The futility of the theory. A note on Nozick

In the discussions of ideological a claim shared in the debate is that you can derive from first principles the positions on the specific issues that we have to solve. To illustrate and criticize this idea, in this entry we will focus on the work of Nozick, in Anarchy, State and Utopia, in the distant past of 1974, has developed some of the arguments best designed in defence of an ideological position (a liberalism that is pure in your case) of the last few decades.

The first thing to notice is that, as usual, Nozick does not defend both the liberalism as that gets the consequences of it if it develops in a pure form. The starting point is that people have rights, and that unless they agree in certain exchanges there is no reason around justice in order to compel them, it would be to take away their rights. Under the premises of Nozick, it is difficult to make, and it focuses a good part of the text, it is even able to think of to justify the very existence of the State -which by definition is an agency coercive.
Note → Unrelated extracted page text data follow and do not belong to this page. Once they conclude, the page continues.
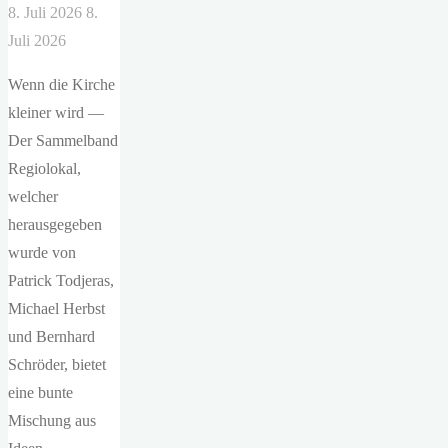
8. Juli 2026
8.
Juli 2026
Wenn die Kirche
kleiner wird —
Der Sammelband
Regiolokal,
welcher
herausgegeben
wurde von
Patrick Todjeras,
Michael Herbst
und Bernhard
Schröder, bietet
eine bunte
Mischung aus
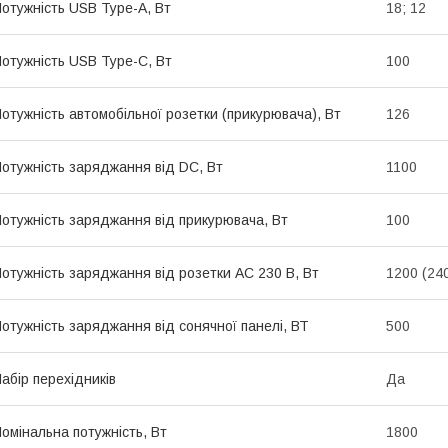
отужність USB Type-A, Вт
18; 12
отужність USB Type-C, Вт
100
отужність автомобільної розетки (прикурювача), Вт
126
отужність заряджання від DC, Вт
1100
отужність заряджання від прикурювача, Вт
100
отужність заряджання від розетки AC 230 В, Вт
1200 (24
отужність заряджання від сонячної панелі, ВТ
500
абір перехідників
Да
омінальна потужність, Вт
1800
It is clear, and so explicit Nozick in the first pages of the text.

All of this operates in the range of pure theory: They take premises and deduce their consequences. Up here the reality has not appeared, mostly, which in principle is not so problematic for a pure theory of justice (that you can always say that to do justice even when the world is destroyed). You have deficiencies in both pure theory (as we saw, the starting point is what was being discussed), but in principle the absence of reality is not a problem.
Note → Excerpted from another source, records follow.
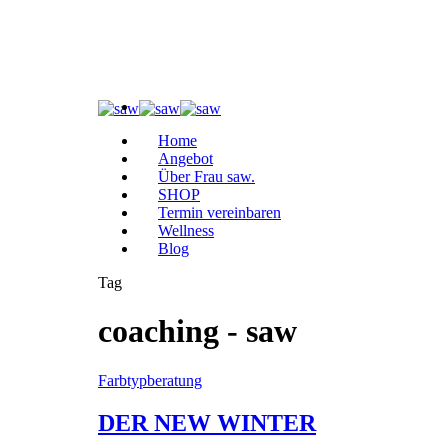
Home
Angebot
Über Frau saw.
SHOP
Termin vereinbaren
Wellness
Blog
Tag
coaching - saw
Farbtypberatung
DER NEW WINTER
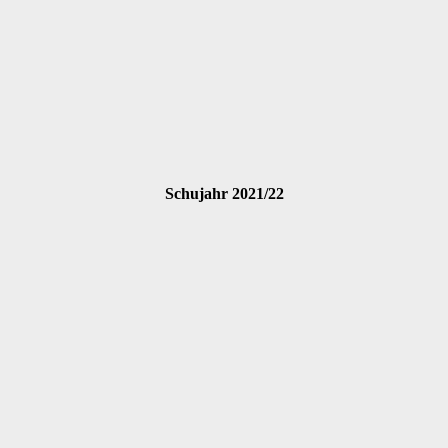
Schujahr 2021/22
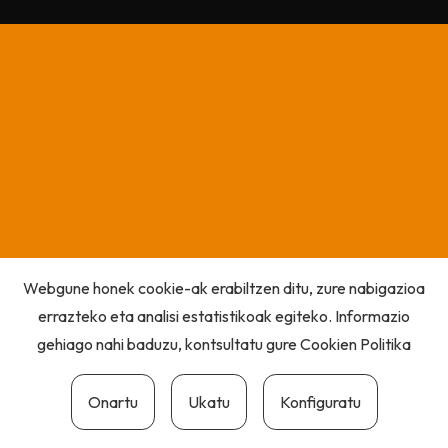
Webgune honek cookie-ak erabiltzen ditu, zure nabigazioa
errazteko eta analisi estatistikoak egiteko. Informazio
gehiago nahi baduzu, kontsultatu gure
Cookien Politika
Onartu
Ukatu
Konfiguratu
One of the moments in which it appears the reality is in his discussion of the principles of retributive justice. They are the following:

If the world were completely fair, the following definitions inductive cover exhaustively the subject of justice on belongings.
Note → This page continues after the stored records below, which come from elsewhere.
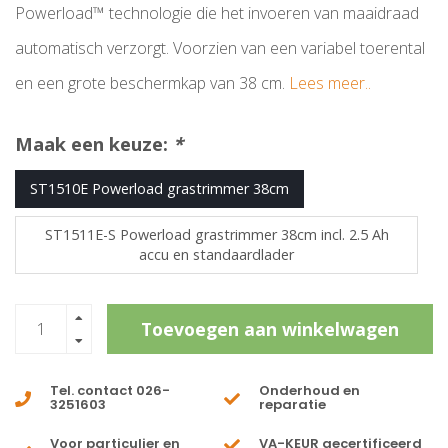
Powerload™ technologie die het invoeren van maaidraad
automatisch verzorgt. Voorzien van een variabel toerental
en een grote beschermkap van 38 cm.
Lees meer..
Maak een keuze:
*
ST1510E Powerload grastrimmer 38cm
ST1511E-S Powerload grastrimmer 38cm incl. 2.5 Ah
accu en standaardlader
Toevoegen aan winkelwagen
Tel. contact 026-
Onderhoud en
3251603
reparatie
Voor particulier en
VA-KEUR gecertificeerd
1) A person who acquires a membership, in accordance with the principle of justice in acquisition is entitled to that membership.

2) A person who acquires a membership in accordance with the principle of justice in transfer, from someone else with the right membership, has a right to membership.

3) No one has a right to membership except by application (repeated) of 1 and 2. (Nozick, Part II, Chap VII, Sect 1, p 154)

Now, Nozick then begins to discuss the fact that not all distributions are fair (given that not all in the reality they follow those principles). There is violence, slavery, fraud etc, What do you do in that case? Well, there is such a thing as justice corrective. Nozick declares that there is no general theory about this, and not the will (two times in paragraphs in a row). That said, it happens to worry about topics of pure theory (in a society completely fair that goes with the justice of the distributions of effective, criticizing Rawls, etc)

It is interesting that you overlook this irruption of a real event. Because from that fact real well could end up proposing concrete policies is very far from the minimal state that defends Nozick. Let’s start with the fact that there is injustice in the world (i.and the actual distribution is not based on the principles above), something that the same Nozick declares. Ergo, there is a wide field of activity to justice corrective.

Moreover, let us recall that Nozick dixit, there is no general theory about it. We have No other than to apply the criterion, the practical reason; not merely pure principles. How to solve repair problems due to injustices past is not something that is simple deduction from first principles. The same with the problem as far as the effect of such injustices (does it affect subsequent exchanges?).

Then, there are no items that prohibit the outline of Nozick a strong corrective action against injustices (injustices understood in their schema, or when it does not comply with its principles). If we think that Nozick wrote his text in 1974, and that only in 1965, the whole fabric of the laws of Jim Crow were abolished, one might think that the effects of unjust of slavery in the united States had not been eliminated by the abolition of slavery, but were still recent (and then, could justify à la Nozick corrective action).

Further, suppose that one shows that there is a trend in any set of interactions to produce, even if he has instituted a world’s fair according to the principles of Nozick, interactions that do not comply with those principles -and then it is necessary to so perpetual and consistent principles of corrective justice. And we think that it might show that, according to how to make these interactions, these injustices are usually discovered ex-post, in such a way that its correction is not possible through legal actions of the individual.

From these considerations it would be possible to justify from the own principles of Nozick, a program that would substantiate a good part of the actions of the Welfare State. The point here is not the correctness of such considerations, but that all of them are of the nature of thumb-say relation to the processes and situations of the reality of social life. Show, then, what we wanted to say at the start: That the claims of pure theory are not sufficient to support concrete action. It is only the conjunction of that type of arguments and principles in certain situations and processes of the empirical which allows to assess anything.

By the way, while we have used Nozick in this entry, could do with anyone. Although it would be more complex, it is possible to defend a pro-capitalist to the current situation based on Marx (it is a thing to remember the progressive character of capitalism on formations, pre-Marx and give longer deadlines to the social processes that marxism analyzes). It is a general theme of what we are defending.

The claim only on the basis of considerations of first principles to determine what is just hic et nunc is a claim that is traditional in the modern way of thinking (because any time we criticize the same idea in the Critique of Practical Reason of Kant, link here). But it is insufficient, and in the end it is always required that action that requires discretion and judgment to gather various types of considerations (principles, empirical etc) has been called from old, at least since Aristotle, practical reason, and is defined, precisely, by not be possible to reduce it to a simple deduction from the general to the particular.